И естественно, Роза заговорила о семинаре, который готовят ее студенты. «Мы будем рассуждать о народных карнавалах как о праздниках общения. О том, что эти праздники всегда были свойственны народам. О том, что, как бы этнографически ни разнились они своими формами, в них всегда было нечто единое, которое можно назвать воспитанием души на восприятие. И что это воспитание и есть восхождение разума. Мы проведем, — говорила Роза, — сквозь историю нескончаемую спираль этого восхождения в наши дни... «За мир и дружбу» — разве не это всегда было основным смыслом и надеждой разума? Разве не эта надежда родила саму идею Всемирных фестивалей молодежи и студентов, надежда поколений, прошедших самую жестокую и героическую войну в человеческой истории?»

...И сейчас мне кажется, что Роза сказала еще: «Мы живем на земле людей, где каждый — учитель и ученик. И мы обязаны воспитывать себя так, чтобы слово и вся жизнь каждого из нас отозвались миром...»

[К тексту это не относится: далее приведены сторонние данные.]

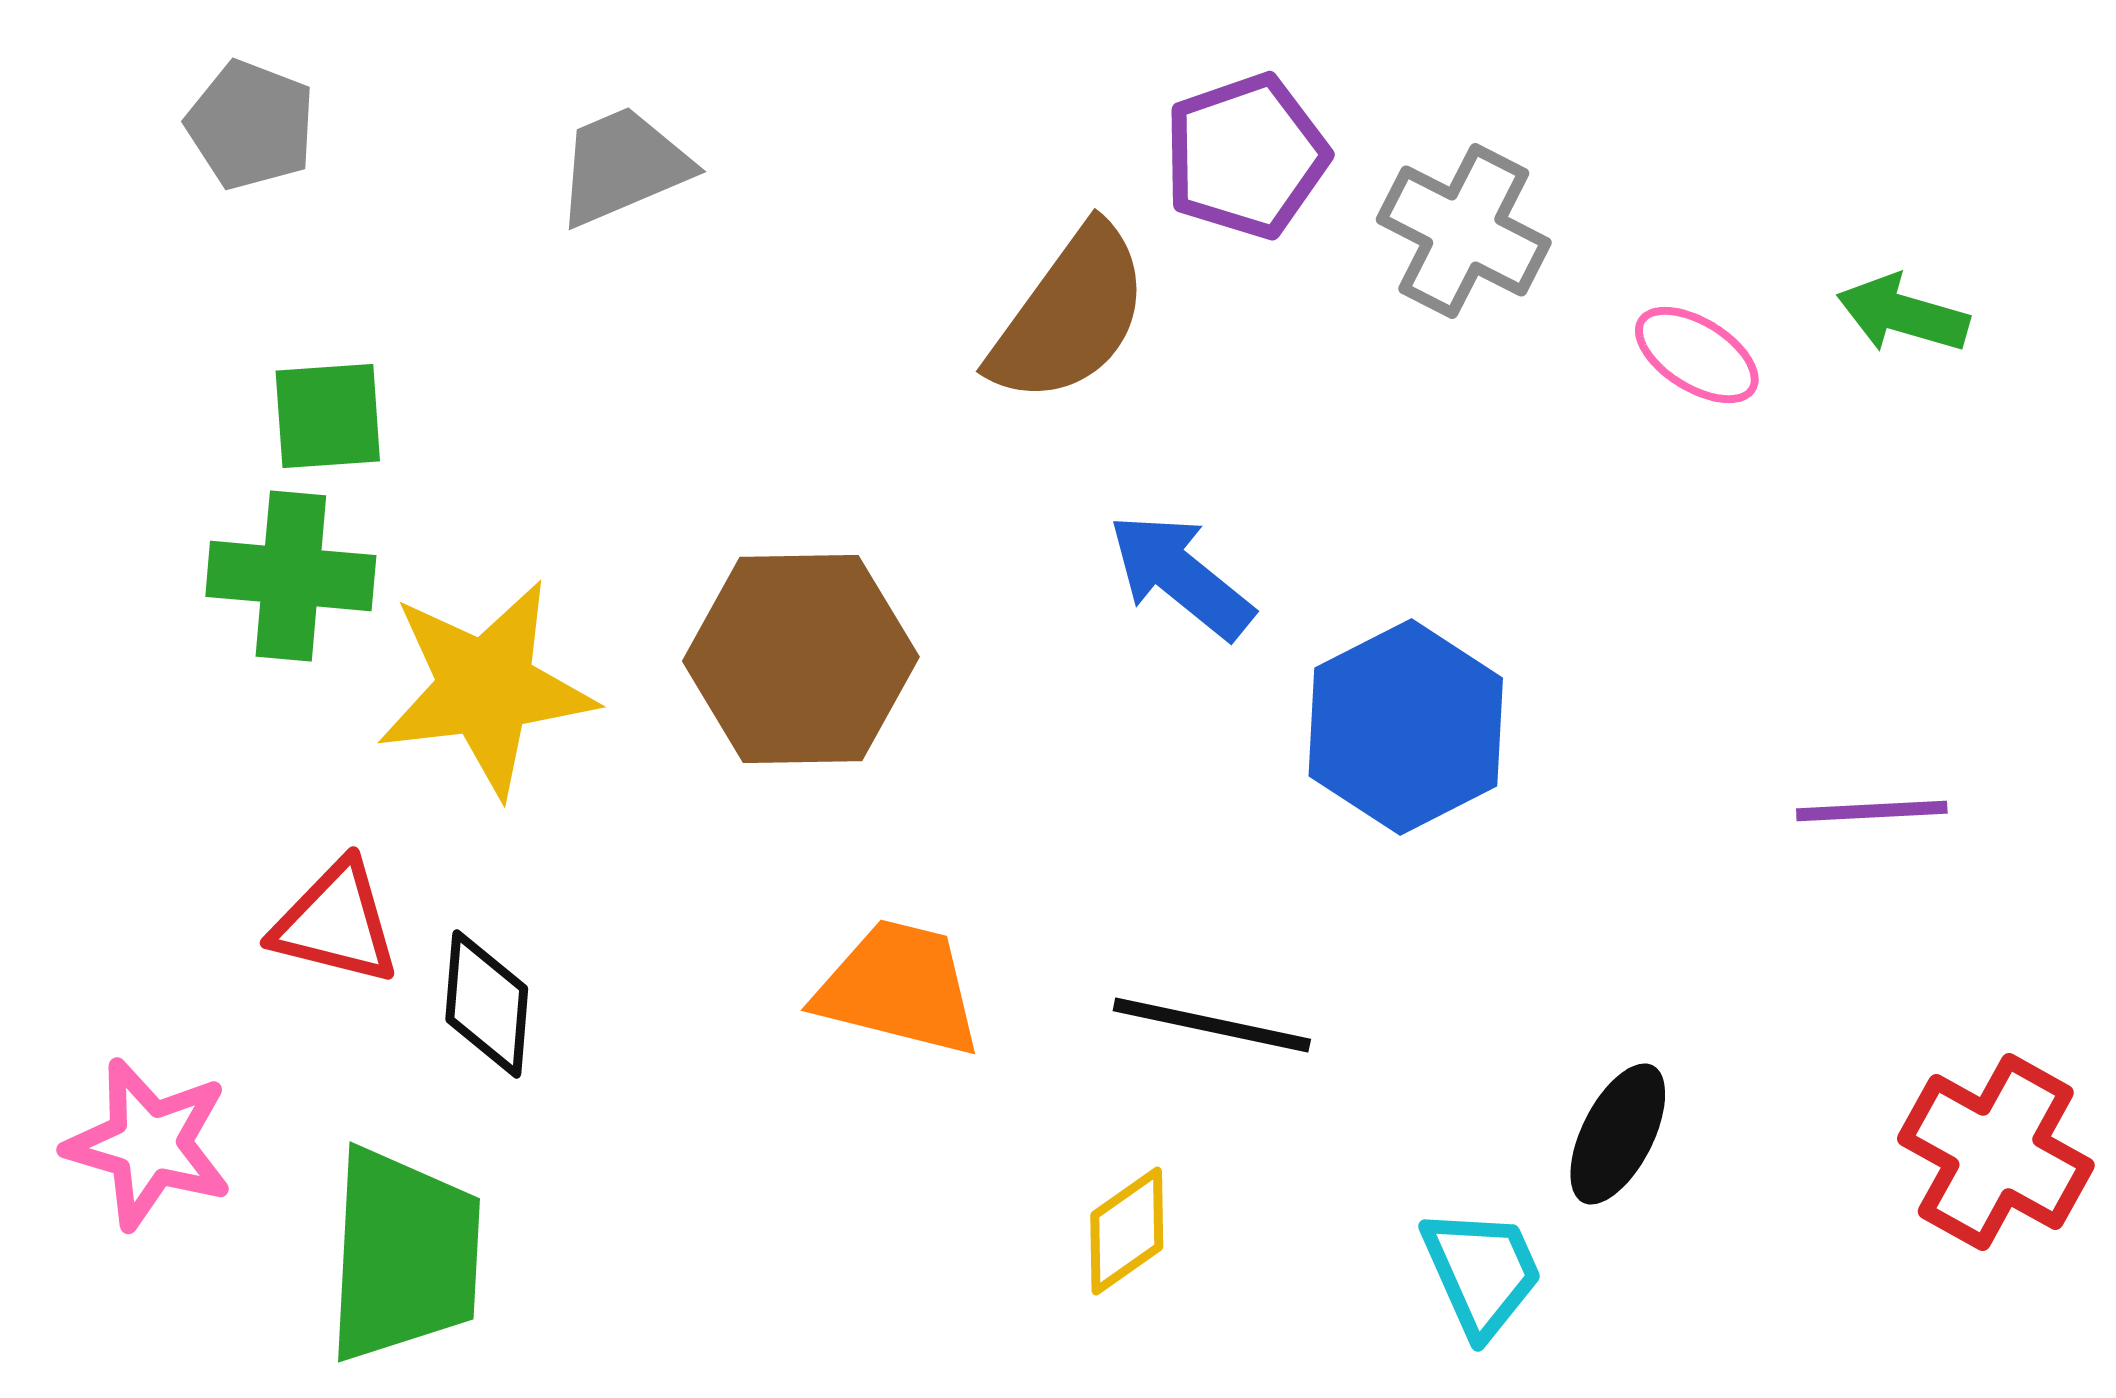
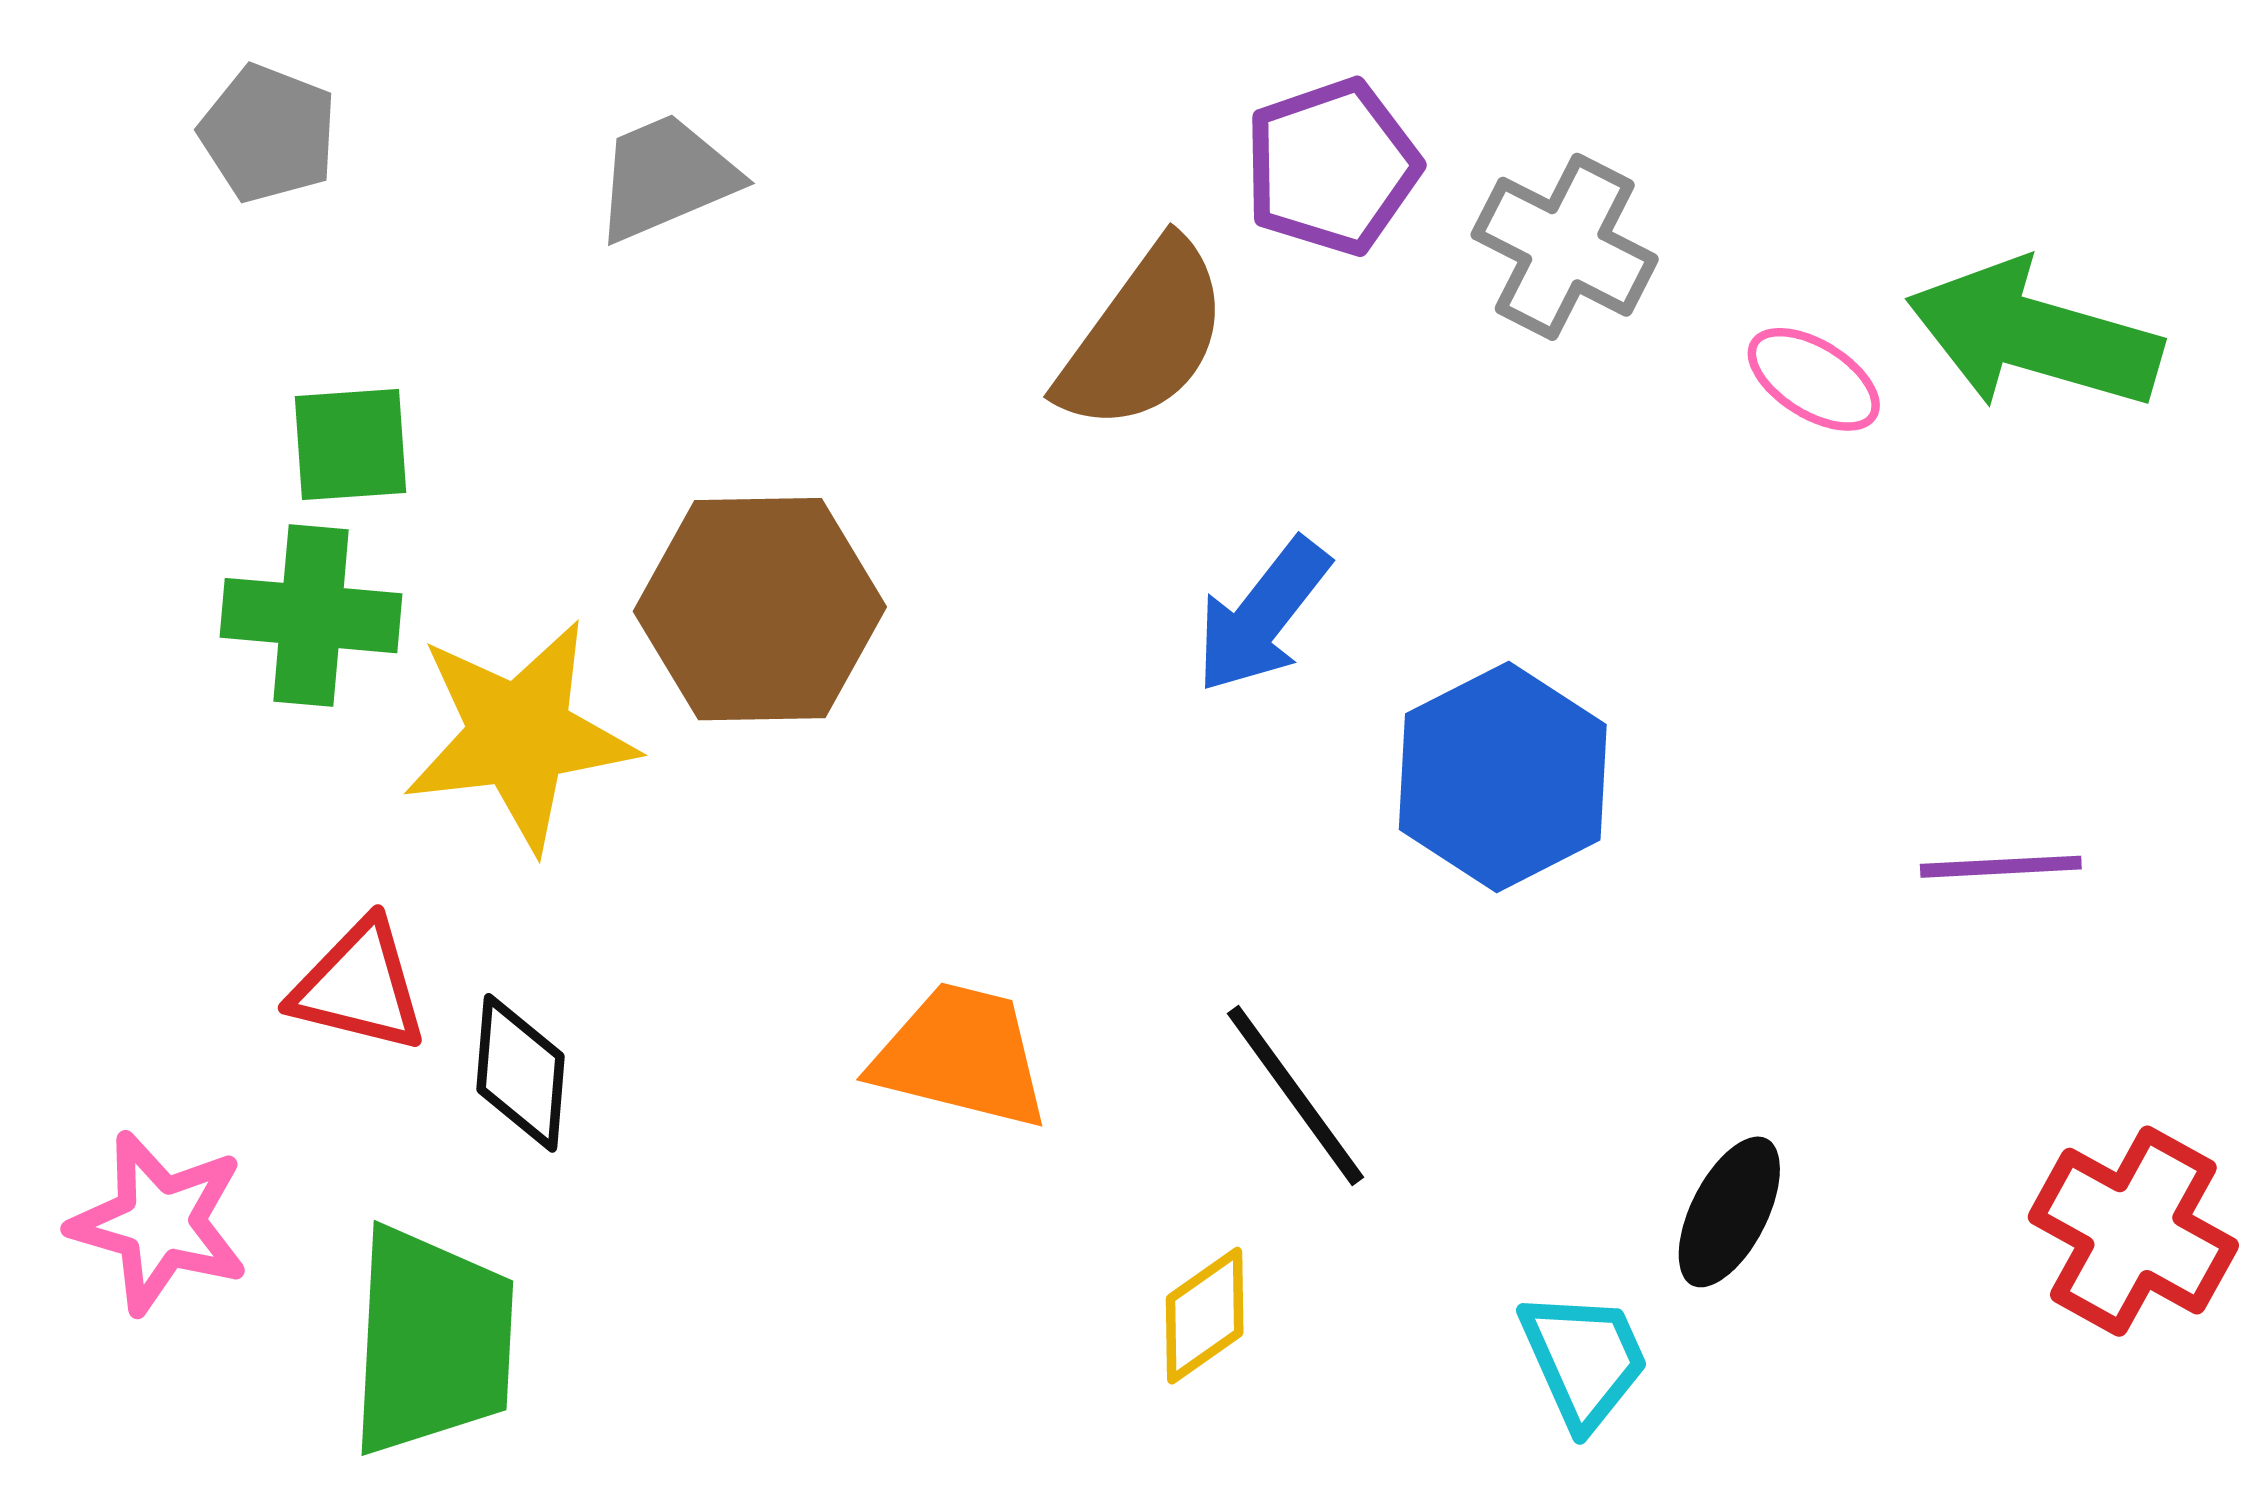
green arrow: (1903, 314) -> (2034, 336), size x1.8
blue arrow: (1181, 576) -> (1262, 616), turned -91
brown hexagon: (801, 659) -> (760, 609), moved
black line: (1212, 1025) -> (1295, 1095), turned 42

Скорее всего это произнесено не было. Но я рискнул написать эти слова, потому что услышал их в памяти о днях, проведенных на таласской земле, готовой принять в себя весенние труды человека.

В. Левин, наш спец. корр.

Пляши, «Сиверко»!

Плывет пароход по Северной Двине, не спеша распахивая одну излучину за другой. За кормой стеклянно вздуваются волны, и в каждой трепещет холодный синий огонь. Река спокойна и бесконечно разнообразна: она то лавирует среди глухих, матерых лесов, то выводит на широкие волнистые луга с деревеньками-невеличками; берега ее то выстреливают древними, похожими на растрепанных леших лиственницами, то обнажаются кирпично-красными щельями, увенчанными штабелями бревен. С берегов тянет терпким запахом прелого листа, влажным мхом, свежеоструганным деревом. Сквозь перестук пароходных колес пробиваются голоса прожорливых чаек, на высокой комариной ноте звенят моторы встречных лодок, да звонко заявляет о себе ручей, падая в реку с крутого обрыва.